El Señor llama hoy a una seria conversión, a ponerle a Él en el centro de nuestro corazón. El Señor quiere purificar nuestros corazones: «Os tomaré de entre las naciones, os recogeré de todos los países y os llevaré a vuestro suelo. Os rociaré con agua pura y quedaréis purificados; de todas vuestras impurezas y de todas vuestras basuras os purificaré. Y os daré un corazón nuevo, infundiré en vosotros un espíritu nuevo, quitaré de vuestra carne el corazón de piedra y os daré un corazón de carne. Infundiré mi espíritu en vosotros y haré que os conduzcáis según mis preceptos y observéis y practiquéis mis normas. Habitaréis la tierra que yo di a vuestros padres. Vosotros seréis mi pueblo y yo seré vuestro Dios» (Ez 36,24-28).

Pero el Señor es un caballero. Respeta siempre nuestra libertad. Por eso no violenta, sino desea ser amado libremente, y si uno le acepta y desea seguirle y amarle libremente, el Señor pide colaboración en esa purificación del corazón, proporcionando los medios para tal fin: «¡Insensatos! el que hizo el exterior, ¿no hizo también el interior? Dad más bien en limosna lo que tenéis, y así todas las cosas serán puras para vosotros» (Lc 11,40-41); «Circuncidad el prepucio de vuestro corazón y no endurezcáis más vuestra cerviz» (Dt 10,16); «Así pues, si habéis resucitado con Cristo, buscad las cosas de arriba, donde está Cristo sentado a la diestra de Dios.
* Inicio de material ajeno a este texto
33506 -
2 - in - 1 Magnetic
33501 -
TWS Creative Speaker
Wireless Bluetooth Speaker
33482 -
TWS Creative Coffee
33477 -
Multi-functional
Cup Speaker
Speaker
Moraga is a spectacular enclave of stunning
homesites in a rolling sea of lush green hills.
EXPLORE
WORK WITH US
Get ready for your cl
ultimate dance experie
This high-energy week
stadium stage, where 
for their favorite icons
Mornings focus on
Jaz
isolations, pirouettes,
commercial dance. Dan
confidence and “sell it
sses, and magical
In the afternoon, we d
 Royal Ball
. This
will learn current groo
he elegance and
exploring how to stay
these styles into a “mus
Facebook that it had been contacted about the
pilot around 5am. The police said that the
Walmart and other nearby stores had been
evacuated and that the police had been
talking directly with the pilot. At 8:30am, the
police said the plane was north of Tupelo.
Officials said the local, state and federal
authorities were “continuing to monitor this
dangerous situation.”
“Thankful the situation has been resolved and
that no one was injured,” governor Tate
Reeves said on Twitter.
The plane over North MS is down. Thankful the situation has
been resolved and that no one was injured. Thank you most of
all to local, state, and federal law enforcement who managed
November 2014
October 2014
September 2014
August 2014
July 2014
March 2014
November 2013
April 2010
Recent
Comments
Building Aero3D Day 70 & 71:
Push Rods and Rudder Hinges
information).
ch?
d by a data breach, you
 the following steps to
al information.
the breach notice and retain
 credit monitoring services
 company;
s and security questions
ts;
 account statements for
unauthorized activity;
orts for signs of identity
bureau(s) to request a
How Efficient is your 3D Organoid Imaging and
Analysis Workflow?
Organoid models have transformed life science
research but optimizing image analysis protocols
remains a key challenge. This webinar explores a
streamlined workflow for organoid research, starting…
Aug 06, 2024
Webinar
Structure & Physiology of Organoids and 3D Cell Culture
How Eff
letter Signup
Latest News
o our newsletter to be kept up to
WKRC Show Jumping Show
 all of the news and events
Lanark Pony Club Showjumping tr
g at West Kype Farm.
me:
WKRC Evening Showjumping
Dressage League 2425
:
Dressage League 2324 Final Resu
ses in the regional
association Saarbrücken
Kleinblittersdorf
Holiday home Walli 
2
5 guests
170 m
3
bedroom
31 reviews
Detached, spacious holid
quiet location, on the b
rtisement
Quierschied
Aspirad a las cosas de arriba, no a las de la tierra. Porque habéis muerto, y vuestra vida está oculta con Cristo en Dios. Cuando aparezca Cristo, vida vuestra, entonces también vosotros apareceréis gloriosos con él. Por tanto, mortificad vuestros miembros terrenos: fornicación, impureza, pasiones, malos deseos y la codicia, que es una idolatría» (Col 3,1-5).
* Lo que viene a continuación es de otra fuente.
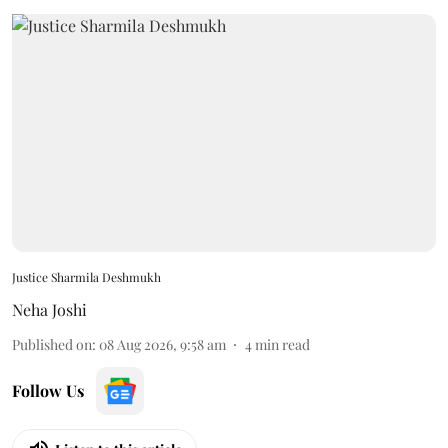
Justice Sharmila Deshmukh
Neha Joshi
Published on
:
08 Aug 2026, 9:58 am
4
min read
Follow Us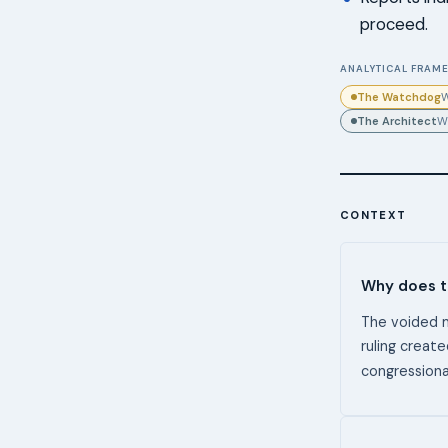
proceed.
ANALYTICAL FRAME
The Watchdog
W
The Architect
W
CONTEXT
Why does th
The voided 
ruling create
congression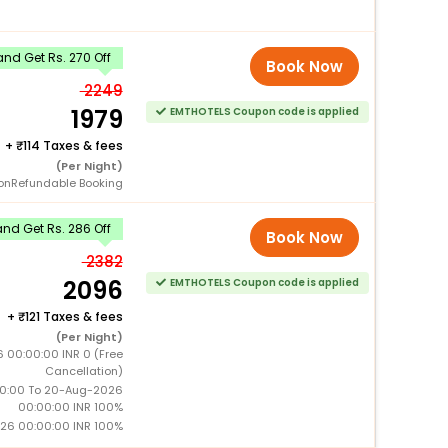
nd Get Rs. 270 Off
Book Now
2249
1979
EMTHOTELS Coupon code is applied
+
114 Taxes & fees
(Per Night)
onRefundable Booking
nd Get Rs. 286 Off
Book Now
2382
2096
EMTHOTELS Coupon code is applied
+
121 Taxes & fees
(Per Night)
6 00:00:00 INR 0 (Free
Cancellation)
0:00 To 20-Aug-2026
00:00:00 INR 100%
26 00:00:00 INR 100%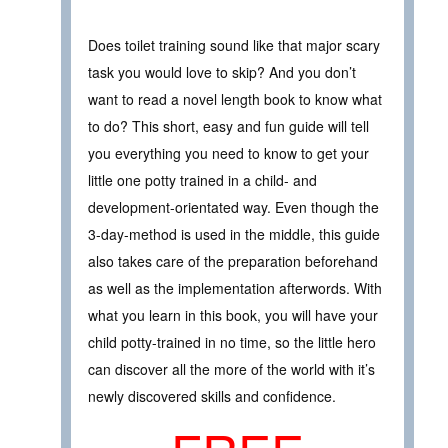
Does toilet training sound like that major scary
task you would love to skip? And you don’t
want to read a novel length book to know what
to do? This short, easy and fun guide will tell
you everything you need to know to get your
little one potty trained in a child- and
development-orientated way. Even though the
3-day-method is used in the middle, this guide
also takes care of the preparation beforehand
as well as the implementation afterwords. With
what you learn in this book, you will have your
child potty-trained in no time, so the little hero
can discover all the more of the world with it’s
newly discovered skills and confidence.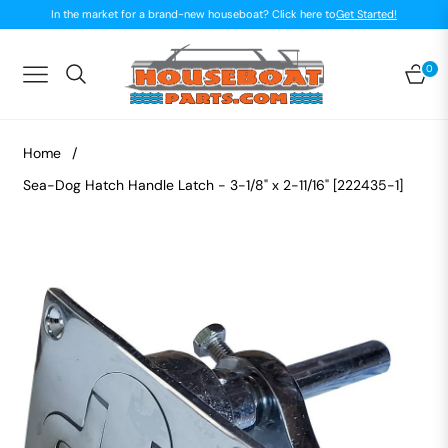
In the market for a brand-new houseboat? Click here to
Get Started!
0
Navigation
Car
Home
/
Sea-Dog Hatch Handle Latch - 3-1/8" x 2-11/16" [222435-1]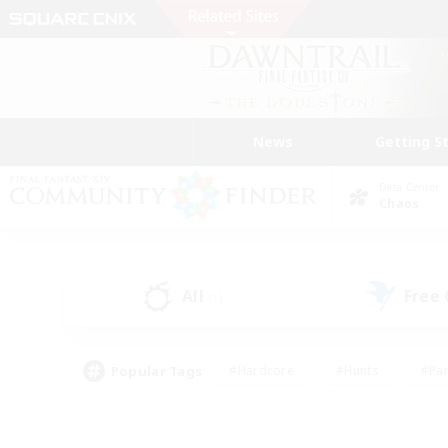
News
Getting S
Data Center
Chaos
All
Free
(1)
Popular Tags
#Hardcore
#Hunts
#Par
#Glamour Enthusiasts
#Housing Enthusiasts
#P
#Work-life Balance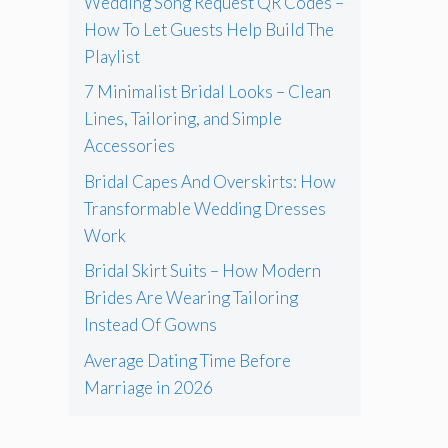
Wedding Song Request QR Codes –
How To Let Guests Help Build The
Playlist
7 Minimalist Bridal Looks – Clean
Lines, Tailoring, and Simple
Accessories
Bridal Capes And Overskirts: How
Transformable Wedding Dresses
Work
Bridal Skirt Suits – How Modern
Brides Are Wearing Tailoring
Instead Of Gowns
Average Dating Time Before
Marriage in 2026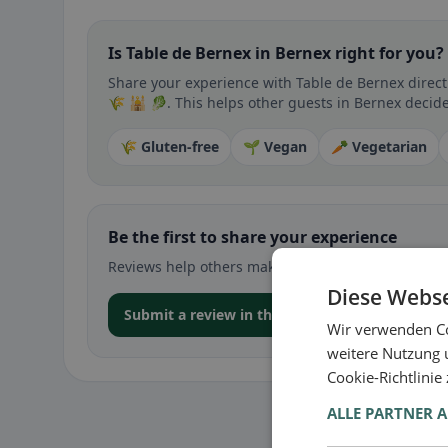
Is Table de Bernex in Bernex right for you?
Share your experience with Table de Bernex directl
🌾 🕌 🥬. This helps other guests in Bernex decide 
🌾 Gluten-free
🌱 Vegan
🥕 Vegetarian
Be the first to share your experience
Reviews help others make decisions – especially for
Diese Webse
Submit a review in the app
Wir verwenden Co
weitere Nutzung 
Cookie-Richtlinie
ALLE PARTNER 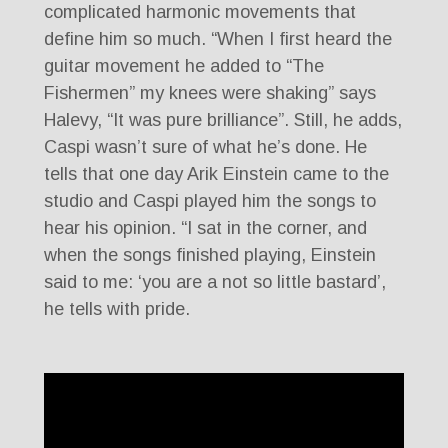
complicated harmonic movements that
define him so much. “When I first heard the
guitar movement he added to “The
Fishermen” my knees were shaking” says
Halevy, “It was pure brilliance”. Still, he adds,
Caspi wasn’t sure of what he’s done. He
tells that one day Arik Einstein came to the
studio and Caspi played him the songs to
hear his opinion. “I sat in the corner, and
when the songs finished playing, Einstein
said to me: ‘you are a not so little bastard’,
he tells with pride.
Porque seguir a Jesucristo es algo mucho más profundo que asistir a la Iglesia para cumplir unos preceptos. Es algo más que ser buenas personas. Es responder a la principal vocación a la que nos llama Dios: «Por lo tanto, ceñíos los lomos de vuestro espíritu, sed sobrios, poned toda vuestra esperanza en la gracia que se os procurará mediante la Revelación de Jesucristo. Como hijos obedientes, no os amoldéis a las apetencias de antes, del tiempo de vuestra ignorancia, más bien, así como el que os ha llamado es santo, así también vosotros sed santos en toda vuestra conducta, como dice la Escritura: Seréis santos, porque santo soy Yo» (1 Pe 1,13-16).
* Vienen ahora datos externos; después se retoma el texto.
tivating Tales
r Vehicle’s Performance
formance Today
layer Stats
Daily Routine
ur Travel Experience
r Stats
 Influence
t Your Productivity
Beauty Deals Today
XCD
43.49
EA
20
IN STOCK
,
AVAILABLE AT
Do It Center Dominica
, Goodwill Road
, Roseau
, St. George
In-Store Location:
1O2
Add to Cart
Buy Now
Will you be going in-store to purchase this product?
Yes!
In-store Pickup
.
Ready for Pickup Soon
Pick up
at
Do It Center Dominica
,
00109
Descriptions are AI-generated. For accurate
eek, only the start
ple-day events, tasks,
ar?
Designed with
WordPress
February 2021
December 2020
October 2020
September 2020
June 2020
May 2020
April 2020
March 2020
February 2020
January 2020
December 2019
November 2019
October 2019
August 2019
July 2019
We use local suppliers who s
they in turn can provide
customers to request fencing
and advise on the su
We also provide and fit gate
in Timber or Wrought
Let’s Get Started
El Señor nos invita y nos llama a que cuando en la liturgia eucarística el presidente diga: -«Levantemos el corazón»-, a poder responderle con total honestidad: -«Lo tenemos levantado hacia el Señor»-, poniendo en práctica las palabras que se nos dice en la Epístola a los Hebreos: «Por tanto, también nosotros, teniendo en torno nuestro tan gran nube de testigos, sacudamos todo lastre y el pecado que nos asedia, y corramos con fortaleza la prueba que se nos propone, fijos los ojos en Jesús, el que inicia y consuma la fe, el cual, en lugar del gozo que se le proponía, soportó la cruz sin miedo a la ignominia y está sentado a la diestra del trono de Dios» (Hb 12,1-2).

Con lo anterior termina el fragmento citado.